BUDGET RESPONSE — The City Council is proposing to spend $9.6 million to pay for three new neighborhood health action centers, a favorite project of health commissioner Mary Bassett. ... Why it matters: Should the Council's proposal become part of the final budget, which is expected to be adopted in June, it would double the number of neighborhood health action centers in the city.
VETERANS DAY — Upstate New York VA medical centers have roughly $550 million in capital project needs, Senate Minority Leader Chuck Schumer said Wednesday as he urged the VA to appropriate the necessary funds. ... Why it matters: The omnibus spending deal reached in late March allocated $4 billion to the Department of Veterans Affairs for repairs and upgrades at medical centers across the country. Another $4 billion also is included in the next fiscal year, Schumer said. The Secretary of the VA has resigned and President Trump's nominee is not certain to be confirmed.

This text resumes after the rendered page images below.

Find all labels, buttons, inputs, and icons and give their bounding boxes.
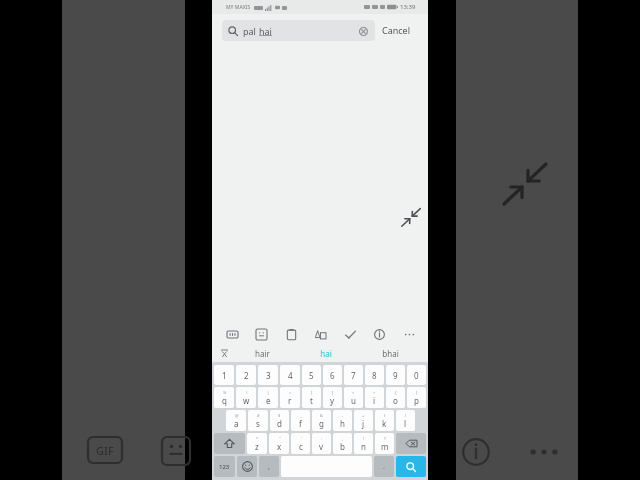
button[interactable]: ! bbox=[354, 433, 373, 454]
button[interactable]: bhai bbox=[358, 344, 422, 362]
staticText: c bbox=[299, 441, 303, 452]
staticText: 7 bbox=[351, 370, 356, 381]
button[interactable]: + bbox=[354, 410, 373, 431]
staticText: + bbox=[362, 413, 365, 418]
button[interactable]: Translate bbox=[310, 324, 330, 344]
button[interactable]: Clear bbox=[357, 25, 369, 37]
button[interactable]: @ bbox=[226, 410, 246, 431]
button[interactable]: ) bbox=[396, 410, 415, 431]
button[interactable]: 6 bbox=[323, 365, 342, 385]
staticText: ! bbox=[363, 436, 365, 441]
button[interactable]: 0 bbox=[407, 365, 426, 385]
staticText: & bbox=[320, 413, 323, 418]
staticText: 13:39 bbox=[400, 3, 416, 11]
button[interactable]: More bbox=[399, 324, 419, 344]
button[interactable]: ( bbox=[375, 410, 394, 431]
button[interactable]: 5 bbox=[302, 365, 321, 385]
staticText: 9 bbox=[393, 370, 398, 381]
button[interactable]: * bbox=[247, 433, 267, 454]
button[interactable]: 7 bbox=[344, 365, 363, 385]
staticText: b bbox=[340, 441, 345, 452]
staticText: q bbox=[222, 395, 227, 406]
button[interactable]: } bbox=[407, 387, 426, 408]
button[interactable]: { bbox=[386, 387, 405, 408]
button[interactable]: \ bbox=[236, 387, 256, 408]
staticText: z bbox=[255, 441, 259, 452]
staticText: hair bbox=[255, 348, 270, 359]
staticText: ? bbox=[384, 436, 386, 441]
staticText: pal bbox=[243, 25, 259, 37]
button[interactable]: 4 bbox=[280, 365, 300, 385]
button[interactable]: Check bbox=[340, 324, 360, 344]
button[interactable]: _ bbox=[291, 410, 310, 431]
button[interactable]: Shift bbox=[214, 433, 245, 454]
staticText: f bbox=[299, 418, 302, 429]
staticText: = bbox=[289, 390, 292, 395]
staticText: { bbox=[395, 390, 397, 395]
staticText: 1 bbox=[222, 370, 227, 381]
staticText: ( bbox=[384, 413, 386, 418]
staticText: 8 bbox=[372, 370, 377, 381]
staticText: 3 bbox=[266, 370, 271, 381]
button[interactable]: [ bbox=[302, 387, 321, 408]
staticText: 5 bbox=[309, 370, 314, 381]
staticText: 0 bbox=[414, 370, 419, 381]
button[interactable]: , bbox=[259, 456, 279, 477]
button[interactable]: GIF bbox=[222, 324, 242, 344]
button[interactable]: 3 bbox=[258, 365, 278, 385]
button[interactable]: $ bbox=[270, 410, 289, 431]
staticText: " bbox=[279, 436, 281, 441]
button[interactable]: Expand suggestions bbox=[217, 346, 231, 360]
button[interactable]: ; bbox=[333, 433, 352, 454]
button[interactable]: 1 bbox=[214, 365, 234, 385]
button[interactable]: " bbox=[269, 433, 289, 454]
button[interactable]: ] bbox=[323, 387, 342, 408]
staticText: ; bbox=[342, 436, 344, 441]
staticText: % bbox=[223, 390, 227, 395]
button[interactable]: % bbox=[214, 387, 234, 408]
button[interactable]: > bbox=[365, 387, 384, 408]
staticText: y bbox=[330, 395, 335, 406]
button[interactable]: ' bbox=[291, 433, 310, 454]
staticText: 4 bbox=[288, 370, 293, 381]
button[interactable]: Backspace bbox=[396, 433, 426, 454]
staticText: , bbox=[268, 462, 270, 472]
staticText: } bbox=[416, 390, 418, 395]
button[interactable]: 123 bbox=[214, 456, 235, 477]
button[interactable]: Emoji bbox=[237, 456, 257, 477]
button[interactable]: hai bbox=[294, 344, 358, 362]
staticText: | bbox=[267, 390, 270, 395]
staticText: < bbox=[352, 390, 355, 395]
staticText: p bbox=[414, 395, 419, 406]
button[interactable]: - bbox=[333, 410, 352, 431]
staticText: m bbox=[381, 441, 389, 452]
button[interactable]: 9 bbox=[386, 365, 405, 385]
button[interactable]: Clipboard bbox=[281, 324, 301, 344]
staticText: v bbox=[319, 441, 324, 452]
button[interactable]: Search bbox=[396, 456, 426, 477]
button[interactable]: & bbox=[312, 410, 331, 431]
button[interactable]: Cancel bbox=[375, 20, 418, 40]
button[interactable]: | bbox=[258, 387, 278, 408]
button[interactable]: < bbox=[344, 387, 363, 408]
button[interactable]: ? bbox=[375, 433, 394, 454]
staticText: Cancel bbox=[382, 24, 411, 36]
button[interactable]: 8 bbox=[365, 365, 384, 385]
button[interactable]: : bbox=[312, 433, 331, 454]
staticText: g bbox=[319, 418, 324, 429]
button[interactable]: Info bbox=[369, 324, 389, 344]
button[interactable]: # bbox=[248, 410, 268, 431]
staticText: 2 bbox=[244, 370, 249, 381]
staticText: j bbox=[362, 418, 365, 429]
staticText: d bbox=[277, 418, 282, 429]
button[interactable]: = bbox=[280, 387, 300, 408]
staticText: o bbox=[393, 395, 398, 406]
staticText: $ bbox=[278, 413, 281, 418]
button[interactable]: 2 bbox=[236, 365, 256, 385]
button[interactable]: pal bbox=[222, 20, 375, 41]
staticText: w bbox=[243, 395, 250, 406]
button[interactable]: hair bbox=[230, 344, 294, 362]
button[interactable]: Stickers bbox=[251, 324, 271, 344]
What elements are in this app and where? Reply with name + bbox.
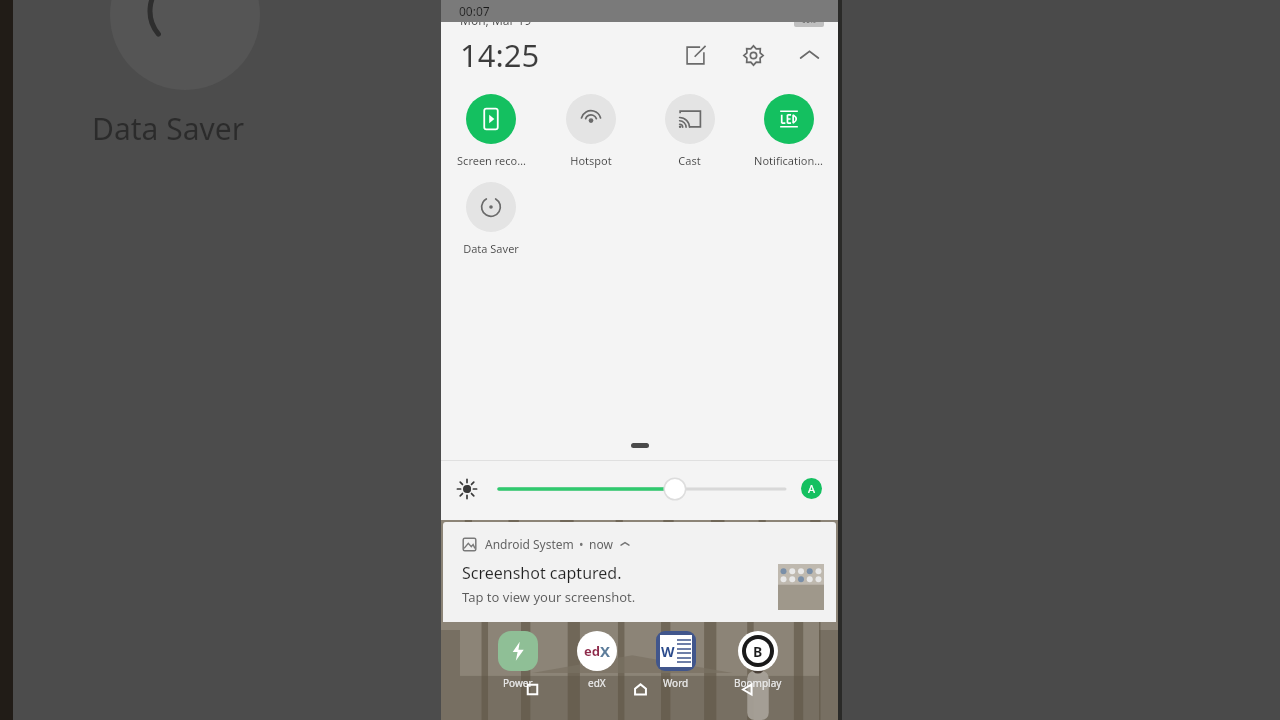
staticText: Notification… — [754, 153, 823, 168]
staticText: Power — [503, 676, 533, 690]
staticText: now — [589, 536, 613, 552]
button[interactable] — [499, 476, 785, 502]
button[interactable]: Android System — [443, 522, 836, 622]
button[interactable]: W — [655, 630, 697, 690]
button[interactable]: Hotspot — [541, 92, 640, 170]
button[interactable]: Collapse — [792, 38, 826, 72]
staticText: Tap to view your screenshot. — [462, 588, 636, 606]
button[interactable]: Screen reco… — [441, 92, 541, 170]
staticText: Screen reco… — [457, 153, 526, 168]
staticText: ed — [584, 642, 600, 660]
staticText: • — [579, 536, 584, 552]
button[interactable]: Notification… — [739, 92, 838, 170]
staticText: Data Saver — [92, 108, 245, 149]
staticText: W — [661, 642, 675, 661]
staticText: Mon, Mar 19 — [460, 12, 532, 28]
staticText: B — [753, 642, 763, 661]
staticText: Word — [663, 676, 689, 690]
staticText: Android System — [485, 536, 574, 552]
staticText: Cast — [678, 153, 701, 168]
button[interactable]: ed — [576, 630, 618, 690]
button[interactable]: Edit quick settings — [678, 38, 712, 72]
button[interactable]: Auto brightness — [801, 478, 822, 499]
staticText: Screenshot captured. — [462, 562, 622, 584]
staticText: X — [600, 641, 611, 661]
staticText: A — [808, 481, 816, 496]
staticText: 00:07 — [459, 3, 490, 19]
button[interactable]: B — [734, 630, 782, 690]
button[interactable]: Back — [730, 672, 764, 706]
button[interactable]: Cast — [640, 92, 739, 170]
button[interactable]: Recents — [515, 672, 549, 706]
staticText: 96% — [802, 16, 816, 26]
staticText: 14:25 — [460, 34, 540, 76]
button[interactable]: Home — [623, 672, 657, 706]
button[interactable]: Power — [497, 630, 539, 690]
button[interactable]: Data Saver — [441, 180, 540, 258]
staticText: edX — [588, 676, 606, 690]
staticText: Boomplay — [734, 676, 782, 690]
staticText: Hotspot — [570, 153, 612, 168]
button[interactable]: Settings — [736, 38, 770, 72]
staticText: Data Saver — [463, 241, 519, 256]
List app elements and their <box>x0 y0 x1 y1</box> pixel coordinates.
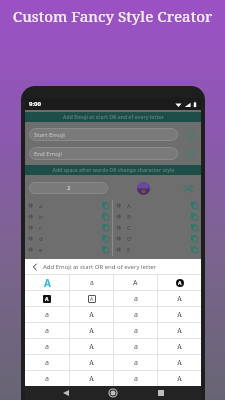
staticText: A <box>178 280 182 287</box>
staticText: a <box>45 374 49 384</box>
button[interactable]: a <box>25 307 69 322</box>
button[interactable]: A <box>70 323 113 338</box>
staticText: A <box>89 326 94 336</box>
staticText: a <box>45 326 49 336</box>
staticText: C <box>127 224 131 232</box>
button[interactable]: A <box>158 355 201 370</box>
staticText: B <box>127 213 131 221</box>
button[interactable]: a <box>25 200 112 211</box>
button[interactable]: E <box>113 244 201 255</box>
staticText: A <box>177 326 182 336</box>
button[interactable]: D <box>113 233 201 244</box>
button[interactable]: Home <box>106 386 120 400</box>
button[interactable]: A <box>158 275 201 290</box>
button[interactable]: A <box>158 291 201 306</box>
staticText: End Emoji <box>34 150 62 158</box>
staticText: A <box>89 310 94 320</box>
staticText: Add Emoji at start OR end of every lette… <box>63 114 164 121</box>
staticText: a <box>134 374 138 384</box>
button[interactable]: a <box>70 275 113 290</box>
button[interactable]: A <box>25 275 69 290</box>
staticText: b <box>39 213 43 221</box>
staticText: A <box>89 358 94 368</box>
staticText: A <box>177 310 182 320</box>
button[interactable]: A <box>25 291 69 306</box>
button[interactable]: A <box>114 275 157 290</box>
button[interactable]: Pick emoji <box>183 127 197 141</box>
button[interactable]: A <box>158 323 201 338</box>
button[interactable]: Shuffle <box>179 179 197 197</box>
button[interactable]: a <box>25 355 69 370</box>
staticText: A <box>177 342 182 352</box>
staticText: a <box>134 358 138 368</box>
staticText: A <box>44 276 51 290</box>
button[interactable]: Back <box>29 261 40 272</box>
button[interactable]: A <box>158 371 201 386</box>
staticText: A <box>89 342 94 352</box>
staticText: a <box>134 310 138 320</box>
staticText: a <box>45 310 49 320</box>
button[interactable]: Emoji <box>136 181 151 196</box>
button[interactable]: Back <box>25 259 201 274</box>
staticText: D <box>127 235 132 243</box>
staticText: a <box>134 294 138 304</box>
button[interactable]: A <box>70 355 113 370</box>
button[interactable]: Back <box>59 386 73 400</box>
button[interactable]: Start Emoji <box>29 128 178 141</box>
button[interactable]: A <box>70 371 113 386</box>
staticText: c <box>39 224 42 232</box>
staticText: A <box>89 374 94 384</box>
button[interactable]: a <box>114 355 157 370</box>
button[interactable]: A <box>70 339 113 354</box>
staticText: A <box>177 294 182 304</box>
staticText: A <box>90 296 94 303</box>
button[interactable]: b <box>25 211 112 222</box>
staticText: A <box>177 358 182 368</box>
staticText: 2 <box>67 184 71 192</box>
button[interactable]: a <box>114 371 157 386</box>
button[interactable]: a <box>114 339 157 354</box>
staticText: a <box>134 342 138 352</box>
button[interactable]: End Emoji <box>29 147 178 160</box>
staticText: a <box>90 278 94 288</box>
button[interactable]: A <box>70 291 113 306</box>
button[interactable]: Pick emoji <box>183 146 197 160</box>
button[interactable]: A <box>158 307 201 322</box>
staticText: A <box>177 374 182 384</box>
staticText: a <box>45 358 49 368</box>
button[interactable]: C <box>113 222 201 233</box>
staticText: 9:00 <box>29 100 41 108</box>
button[interactable]: a <box>114 323 157 338</box>
button[interactable]: a <box>25 371 69 386</box>
staticText: Add space after words OR change characte… <box>52 167 175 174</box>
staticText: Start Emoji <box>34 131 65 139</box>
button[interactable]: a <box>114 291 157 306</box>
button[interactable]: A <box>70 307 113 322</box>
button[interactable]: a <box>25 339 69 354</box>
staticText: a <box>134 326 138 336</box>
staticText: A <box>127 202 131 210</box>
button[interactable]: B <box>113 211 201 222</box>
staticText: E <box>127 246 131 254</box>
staticText: d <box>39 235 43 243</box>
button[interactable]: d <box>25 233 112 244</box>
button[interactable]: c <box>25 222 112 233</box>
button[interactable]: a <box>25 323 69 338</box>
button[interactable]: A <box>113 200 201 211</box>
button[interactable]: Recents <box>154 386 168 400</box>
staticText: A <box>45 296 49 303</box>
staticText: e <box>39 246 43 254</box>
staticText: Add Emoji at start OR end of every lette… <box>43 263 157 271</box>
button[interactable]: a <box>114 307 157 322</box>
button[interactable]: 2 <box>29 182 108 194</box>
button[interactable]: A <box>158 339 201 354</box>
staticText: Custom Fancy Style Creator <box>0 6 225 26</box>
staticText: a <box>45 342 49 352</box>
button[interactable]: e <box>25 244 112 255</box>
staticText: a <box>39 202 43 210</box>
staticText: A <box>133 278 138 288</box>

GARDEN STATE — On Thursday, New Jersey's state Legislature passed two bills to shore up the state's Obamacare markets. One, NJ A 3380 (18R), would set a state version of the individual mandate, complete with penalties for going without. The second, NJ S 1878 (18R) , would create a reinsurance program to help insurers cover the sickest and most expensive patients. Democratic Gov. Phil Murphy hasn't said whether he would sign the bills but has pledged to defend health coverage gains made under the Affordable Care Act. ... Why it matters: It's not really clear how this will impact the individual market but blue states (think New York) might consider similar moves if for no other reason than to show their anti-Trump bona fides.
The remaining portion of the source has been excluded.